Diagnosis and treatment of chondromalacia patellae

  Chondromalacia patella is a bone and joint disease formed by frequent violent impact and friction between the cartilage surface of the patella and the patellofemoral joint surface, the main symptoms are pain in front of the knee joint, obvious when going up and down stairs, playing soft legs, and joint popping.
  Causes of chondromalacia patellae.
  1, mechanical joint injury: occupations with heavy knee loads, such as drivers, teachers, white-collar workers, etc., their joints remain in a rigid position for a long time or are subject to strong impact for a long time causing bone and joint injury;
  2, joint overuse: long-term repeated use of certain joints can cause an increase in the prevalence of these joints.
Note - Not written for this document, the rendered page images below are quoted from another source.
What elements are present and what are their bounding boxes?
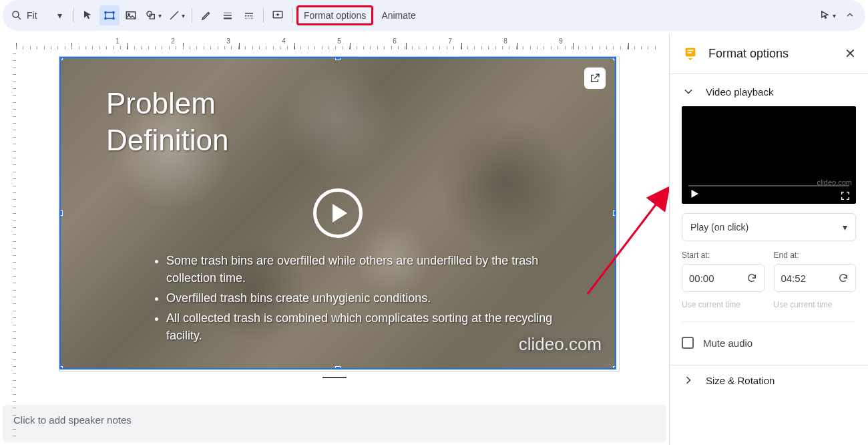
separator — [192, 8, 192, 23]
start-at-input[interactable]: 00:00 — [682, 264, 765, 292]
play-mode-value: Play (on click) — [690, 222, 748, 233]
svg-point-5 — [105, 17, 106, 19]
bullet: All collected trash is combined which co… — [166, 309, 575, 344]
pointer-mode[interactable]: ▾ — [817, 5, 839, 25]
toolbar: Fit ▾ ▾ ▾ Format options Animate ▾ — [3, 0, 865, 31]
slide[interactable]: Problem Definition Some trash bins are o… — [59, 56, 620, 372]
end-value: 04:52 — [781, 273, 807, 284]
preview-play-icon[interactable] — [688, 188, 700, 200]
resize-handle[interactable] — [335, 57, 341, 60]
zoom-icon — [11, 9, 23, 21]
caret-down-icon: ▾ — [843, 222, 847, 233]
ruler-tick: 6 — [393, 37, 397, 45]
refresh-icon[interactable] — [838, 273, 849, 283]
ruler-tick: 1 — [116, 37, 120, 45]
caret-down-icon: ▾ — [53, 9, 65, 21]
svg-point-6 — [113, 17, 114, 19]
mute-audio-checkbox[interactable] — [682, 337, 694, 349]
resize-handle[interactable] — [59, 57, 63, 60]
zoom-label: Fit — [27, 10, 49, 21]
refresh-icon[interactable] — [746, 273, 757, 283]
play-icon[interactable] — [313, 188, 363, 238]
end-at-label: End at: — [774, 251, 857, 260]
svg-line-11 — [170, 11, 178, 19]
ruler-tick: 2 — [171, 37, 175, 45]
collapse-toolbar[interactable] — [840, 5, 860, 25]
svg-rect-24 — [687, 52, 691, 53]
svg-line-1 — [18, 17, 21, 19]
animate-button[interactable]: Animate — [375, 5, 422, 25]
bullet: Overfilled trash bins create unhygienic … — [166, 289, 575, 307]
section-size-rotation[interactable]: Size & Rotation — [670, 365, 868, 395]
use-current-time-hint[interactable]: Use current time — [774, 300, 857, 309]
play-mode-dropdown[interactable]: Play (on click) ▾ — [682, 213, 856, 241]
comment-tool[interactable] — [268, 5, 288, 25]
select-tool[interactable] — [78, 5, 98, 25]
notes-placeholder: Click to add speaker notes — [13, 414, 132, 426]
chevron-right-icon — [682, 374, 695, 387]
resize-handle[interactable] — [613, 366, 616, 369]
end-at-input[interactable]: 04:52 — [774, 264, 857, 292]
caret-down-icon: ▾ — [833, 12, 836, 19]
horizontal-ruler: 1 2 3 4 5 6 7 8 9 — [16, 37, 656, 49]
zoom-control[interactable]: Fit ▾ — [8, 5, 69, 25]
resize-handle[interactable] — [59, 210, 63, 216]
mute-audio-row[interactable]: Mute audio — [682, 334, 856, 355]
shape-tool[interactable]: ▾ — [142, 5, 164, 25]
ruler-tick: 7 — [448, 37, 452, 45]
slide-title: Problem Definition — [106, 85, 228, 158]
ruler-tick: 5 — [337, 37, 341, 45]
mute-audio-label: Mute audio — [703, 337, 752, 349]
resize-handle[interactable] — [59, 366, 63, 369]
separator — [73, 8, 74, 23]
format-options-icon — [682, 45, 699, 62]
use-current-time-hint[interactable]: Use current time — [682, 300, 765, 309]
slide-bullets: Some trash bins are overfilled while oth… — [154, 252, 575, 347]
preview-watermark: clideo.com — [817, 178, 852, 186]
bullet: Some trash bins are overfilled while oth… — [166, 252, 575, 287]
start-value: 00:00 — [689, 273, 714, 284]
svg-point-3 — [105, 11, 106, 13]
format-options-label: Format options — [304, 10, 366, 21]
ruler-tick: 3 — [226, 37, 230, 45]
chevron-down-icon — [682, 85, 695, 98]
section-label: Size & Rotation — [706, 375, 775, 386]
separator — [263, 8, 264, 23]
pen-tool[interactable] — [196, 5, 216, 25]
video-watermark: clideo.com — [519, 334, 602, 355]
section-video-playback[interactable]: Video playback — [670, 77, 868, 106]
speaker-notes[interactable]: Click to add speaker notes — [3, 405, 666, 442]
ruler-tick: 4 — [282, 37, 286, 45]
title-line: Definition — [106, 122, 228, 158]
separator — [292, 8, 292, 23]
line-weight-tool[interactable] — [218, 5, 238, 25]
svg-rect-23 — [687, 50, 693, 51]
line-tool[interactable]: ▾ — [166, 5, 188, 25]
caret-down-icon: ▾ — [182, 12, 185, 19]
resize-handle[interactable] — [335, 366, 341, 369]
animate-label: Animate — [381, 10, 415, 21]
popout-icon[interactable] — [584, 67, 606, 89]
ruler-tick: 8 — [503, 37, 507, 45]
ruler-tick: 9 — [559, 37, 563, 45]
svg-point-4 — [113, 11, 114, 13]
resize-handle[interactable] — [613, 57, 616, 60]
format-options-sidebar: Format options ✕ Video playback clideo.c… — [669, 33, 868, 445]
format-options-button[interactable]: Format options — [296, 5, 373, 25]
video-selected[interactable]: Problem Definition Some trash bins are o… — [59, 57, 616, 369]
canvas-area: 1 2 3 4 5 6 7 8 9 Problem Definition — [0, 33, 669, 445]
svg-rect-2 — [105, 13, 114, 19]
image-tool[interactable] — [121, 5, 141, 25]
title-line: Problem — [106, 85, 228, 122]
start-at-label: Start at: — [682, 251, 765, 260]
line-dash-tool[interactable] — [239, 5, 259, 25]
page-indicator — [322, 377, 347, 378]
preview-fullscreen-icon[interactable] — [840, 190, 851, 201]
close-icon[interactable]: ✕ — [842, 43, 859, 64]
video-preview[interactable]: clideo.com — [682, 106, 856, 204]
caret-down-icon: ▾ — [158, 12, 162, 19]
resize-handle[interactable] — [613, 210, 616, 216]
svg-point-0 — [13, 11, 19, 17]
sidebar-title: Format options — [708, 47, 833, 61]
text-box-tool[interactable] — [99, 5, 120, 25]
  3, obesity: excess weight increases the burden on the joints, but also due to posture, gait changes on the biomechanics of the joints have an impact.
  4, women before and after menopause, may be related to the reduction of estrogen.
  Diagnosis.
  1. Symptoms.
  (1) There is a post-patellar friction sound when the knee joint moves, and the position is not fixed;
  (2) Diffuse pain behind the patella, with weakness of the leg when walking and significant discomfort when going up and down stairs;
  (3) Soreness and weakness of the knee joint in a semi-squatting position, with pressure pain in the patella.
  2. Physical signs.
  (1) patellar compression and grinding test During examination, the patella and its relative intercondylar joint surface of the femur squeeze and grind each other or slide up and down, there is a rough grinding sensation, grinding sound and painful discomfort; or the examiner pushes the patella to one side with one hand and presses the thumb of the other hand behind the edge of the patella can cause pain.
  (2) Single-leg squat test The patient holds the weight on one leg and gradually squats to 90° to 135° with pain, tenderness, and cannot stand up on one leg after squatting.
  3.X-ray examination.
  The frontal and lateral x-ray of the knee joint and the tangential x-ray of the patella are not abnormal in the early stage, but in the late stage, the gap between the patella and the femoral condyle becomes narrower due to the wear of most of the cartilage, and there may be osteophytes at the edge of the patella and the femoral condyle.
  Treatment.
  1. Avoid weight bearing, reduce activity and weight loss.
  2. Take oral anti-inflammatory and pain-relieving drugs, such as Fenbid, Bezhuqing and Fotarine.
  3, intra-articular injection of sodium vitreous acid and other lubricants to reduce the friction of the joint surface, which is conducive to the recovery of the joint surface. If there is fluid accumulation, fluid extraction should be performed first.
  4.Physiotherapy: ultra-laser irradiation, microwave irradiation and ultra-short wave treatment can all play a role in deep joint heating, anti-inflammatory and pain relief, which is conducive to the recovery of joint function.
  5.Therbal external washing and hot compress of medicinal residue.